Five-run verification

Benchmark claims rerun, compared, and stress-checked for repeatability.

This page is the reproducibility layer for the current SCBE benchmark claims. Each benchmark was rerun five times under the same code and corpus, then compared against the previously saved artifact. The goal here is not hype. The goal is to separate repeatable findings from one-off excitement.

Repeats: 5

Control: ============================== 4 passed in 0.74s ==============================

Generated: 2026-03-24T06:45:36.537377+00:00

Repo map

Research hub

Hyperbolic helix

1.7618

Mean helix separation across five reruns. This exactly reproduced the saved baseline and remained 56.7% above the flat baseline on the same benchmark.

Null-space ablation

85.7% → 100.0%

Null space closes the missed attacks in the ablation, but it also drives held-out false positives from 0.0% to 100.0%. That makes it a secondary feature, not a universal gate.

Unified triangulation

75.8%

Mean attack detection rate over five reruns. The script was stable, but this unified stack still underperformed the simpler high-precision gate.

Scientific verdict

5 / 5

All benchmark scripts reproduced exactly across five reruns. The reproducibility is strong.
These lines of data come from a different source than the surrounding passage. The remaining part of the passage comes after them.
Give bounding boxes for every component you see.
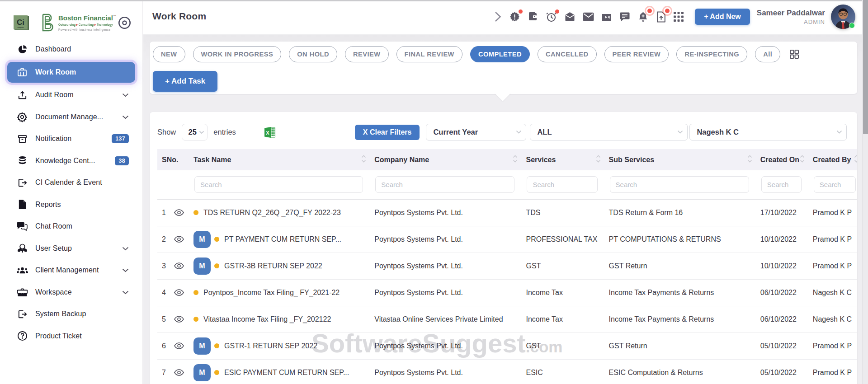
page-size-select[interactable]: 25 — [182, 124, 208, 140]
sidebar-item-work-room[interactable]: Work Room — [7, 62, 135, 83]
sort-icon[interactable] — [747, 155, 752, 163]
company-name: Poyntpos Systems Pvt. Ltd. — [370, 279, 521, 306]
sidebar-collapse-target-icon[interactable] — [118, 16, 131, 29]
sidebar-item-label: User Setup — [35, 244, 72, 253]
sort-icon[interactable] — [513, 155, 518, 163]
status-tab-final-review[interactable]: FINAL REVIEW — [396, 46, 462, 62]
view-eye-icon[interactable] — [174, 262, 184, 269]
user-block[interactable]: Sameer Paddalwar ADMIN — [757, 9, 825, 25]
search-sub-services-input[interactable] — [610, 176, 749, 193]
mail-icon[interactable] — [583, 12, 594, 21]
sub-service: ESIC Computation & Returns — [604, 359, 756, 384]
status-tab-re-inspecting[interactable]: RE-INSPECTING — [676, 46, 747, 62]
vertical-scrollbar[interactable] — [862, 0, 868, 384]
add-new-button[interactable]: + Add New — [695, 9, 750, 25]
table-row[interactable]: 6 MGSTR-1 RETURN SEP 2022 Poyntpos Syste… — [157, 332, 857, 359]
task-name[interactable]: GSTR-1 RETURN SEP 2022 — [224, 342, 317, 350]
sidebar-item-chat-room[interactable]: Chat Room — [7, 217, 135, 236]
view-eye-icon[interactable] — [174, 209, 184, 216]
service: ESIC — [521, 359, 604, 384]
user-filter-select[interactable]: Nagesh K C — [689, 124, 847, 140]
row-number: 5 — [162, 315, 169, 323]
search-services-input[interactable] — [527, 176, 597, 193]
task-name[interactable]: Vitastaa Income Tax Filing _FY_202122 — [203, 315, 331, 323]
milestone-badge: M — [193, 231, 211, 248]
status-tab-review[interactable]: REVIEW — [345, 46, 389, 62]
user-avatar[interactable] — [831, 5, 855, 29]
envelope-open-icon[interactable] — [564, 11, 576, 22]
grid-view-icon[interactable] — [789, 49, 800, 60]
task-name[interactable]: GSTR-3B RETURN SEP 2022 — [224, 262, 322, 270]
video-camera-icon[interactable] — [601, 11, 612, 22]
table-row[interactable]: 1 TDS RETURN Q2_26Q _27Q_FY 2022-23 Poyn… — [157, 199, 857, 226]
column-header-company-name[interactable]: Company Name — [370, 149, 521, 170]
add-task-button[interactable]: + Add Task — [153, 71, 217, 92]
sidebar-item-document-management[interactable]: Document Manage... — [7, 108, 135, 126]
bell-add-icon[interactable] — [637, 11, 649, 23]
company-name: Vitastaa Online Services Private Limited — [370, 306, 521, 332]
wallet-icon[interactable] — [528, 11, 538, 22]
task-name[interactable]: TDS RETURN Q2_26Q _27Q_FY 2022-23 — [203, 209, 341, 217]
sidebar-item-user-setup[interactable]: User Setup — [7, 239, 135, 258]
clear-filters-button[interactable]: X Clear Filters — [355, 125, 420, 140]
sidebar-item-product-ticket[interactable]: Product Ticket — [7, 327, 135, 346]
view-eye-icon[interactable] — [174, 289, 184, 296]
sidebar-item-dashboard[interactable]: Dashboard — [7, 40, 135, 59]
status-tab-on-hold[interactable]: ON HOLD — [289, 46, 337, 62]
year-filter-select[interactable]: Current Year — [426, 124, 526, 140]
column-header-created-on[interactable]: Created On — [756, 149, 808, 170]
column-header-sno[interactable]: SNo. — [157, 149, 189, 170]
view-eye-icon[interactable] — [174, 316, 184, 323]
sort-icon[interactable] — [596, 155, 601, 163]
chevron-down-icon — [122, 113, 129, 121]
apps-grid-icon[interactable] — [674, 12, 684, 22]
sidebar-item-reports[interactable]: Reports — [7, 195, 135, 214]
status-tab-peer-review[interactable]: PEER REVIEW — [604, 46, 669, 62]
sidebar-item-workspace[interactable]: Workspace — [7, 283, 135, 302]
sidebar-item-system-backup[interactable]: System Backup — [7, 304, 135, 323]
task-name[interactable]: ESIC PAYMENT CUM RETURN SEP... — [224, 369, 349, 377]
sidebar-item-client-management[interactable]: Client Management — [7, 261, 135, 280]
collapse-chevron-right-icon[interactable] — [494, 11, 502, 23]
table-row[interactable]: 2 MPT PAYMENT CUM RETURN SEP... Poyntpos… — [157, 226, 857, 253]
view-eye-icon[interactable] — [174, 342, 184, 349]
search-company-name-input[interactable] — [375, 176, 514, 193]
view-eye-icon[interactable] — [174, 236, 184, 243]
created-on: 05/10/2022 — [756, 332, 808, 359]
task-name[interactable]: PT PAYMENT CUM RETURN SEP... — [224, 235, 341, 244]
sort-icon[interactable] — [361, 155, 366, 163]
sub-service: TDS Return & Form 16 — [604, 199, 756, 226]
sidebar-item-notification[interactable]: Notification 137 — [7, 129, 135, 148]
table-row[interactable]: 3 MGSTR-3B RETURN SEP 2022 Poyntpos Syst… — [157, 253, 857, 279]
table-row[interactable]: 5 Vitastaa Income Tax Filing _FY_202122 … — [157, 306, 857, 332]
table-row[interactable]: 4 Poyntpos_Income Tax Filing_ FY_2021-22… — [157, 279, 857, 306]
column-header-services[interactable]: Services — [521, 149, 604, 170]
status-tab-cancelled[interactable]: CANCELLED — [538, 46, 597, 62]
task-name[interactable]: Poyntpos_Income Tax Filing_ FY_2021-22 — [203, 289, 340, 297]
search-created-by-input[interactable] — [814, 176, 856, 193]
sidebar-item-ci-calender-event[interactable]: CI Calender & Event — [7, 173, 135, 192]
search-task-name-input[interactable] — [194, 176, 363, 193]
sort-icon[interactable] — [854, 155, 857, 163]
view-eye-icon[interactable] — [174, 369, 184, 376]
search-created-on-input[interactable] — [761, 176, 802, 193]
alarm-clock-icon[interactable] — [546, 11, 557, 23]
column-header-created-by[interactable]: Created By — [808, 149, 857, 170]
status-tab-work-in-progress[interactable]: WORK IN PROGRESS — [193, 46, 282, 62]
sort-icon[interactable] — [800, 155, 805, 163]
file-upload-icon[interactable] — [656, 11, 666, 23]
company-filter-select[interactable]: ALL — [530, 124, 688, 140]
table-row[interactable]: 7 MESIC PAYMENT CUM RETURN SEP... Poyntp… — [157, 359, 857, 384]
sidebar-item-knowledge-center[interactable]: Knowledge Cent... 38 — [7, 151, 135, 170]
scrollbar-thumb[interactable] — [863, 0, 868, 134]
status-tab-completed[interactable]: COMPLETED — [470, 46, 530, 62]
status-tab-new[interactable]: NEW — [153, 46, 185, 62]
column-header-sub-services[interactable]: Sub Services — [604, 149, 756, 170]
notification-dot — [519, 9, 523, 14]
column-header-task-name[interactable]: Task Name — [189, 149, 370, 170]
sidebar-item-audit-room[interactable]: Audit Room — [7, 85, 135, 104]
certificate-alert-icon[interactable] — [509, 11, 520, 23]
excel-export-icon[interactable]: X — [264, 126, 276, 138]
status-tab-all[interactable]: All — [755, 46, 780, 62]
chat-square-icon[interactable] — [619, 11, 630, 22]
The promotion decision is still selective: helix separation survives, null-space helps only in the uncertain zone, and the simpler gate remains the cleanest detector.

Scientific method

Step	What was done
1	Loaded the prior artifact for each benchmark as the baseline snapshot.
2	Reran each benchmark script five times under the same code and corpus.
3	Captured top-level metrics after every run and computed mean, std, min, and max.
4	Compared repeated values against the baseline artifact rather than a memory of earlier claims.
5	Ran a deterministic adversarial regression lane as a control test.

Repeatability table

Benchmark	Metric	Baseline	Mean	Verdict
semantic_vs_stub	semantic_detection_rate	0.6703	0.6703	Exact reproduction
semantic_vs_stub	stub_detection_rate	0.8022	0.8022	Exact reproduction
hyperbolic_helix	helix_separation	1.7618	1.7618	Exact reproduction
hyperbolic_helix	flat_recall	0.5292	0.5292	Exact reproduction
unified_triangulation	detection_rate	0.7582	0.7582	Exact reproduction
unified_triangulation	false_positive_rate	0.1333	0.1333	Exact reproduction
null_space_ablation	e4_detection_rate	0.8571	0.8571	Exact reproduction
null_space_ablation	null_detection_rate	1.0	1.0	Exact reproduction
null_space_ablation	null_holdout_fp_rate	1.0	1.0	Exact reproduction

The most important result here is reproducibility. The measurements repeated exactly across five reruns. The strongest geometric claim that survived this check is the helix separation advantage. The strongest practical warning that survived this check is that null-space should be routed only into the uncertain zone, because the universal-gate version buys perfect attack catch at the cost of perfect held-out false positives.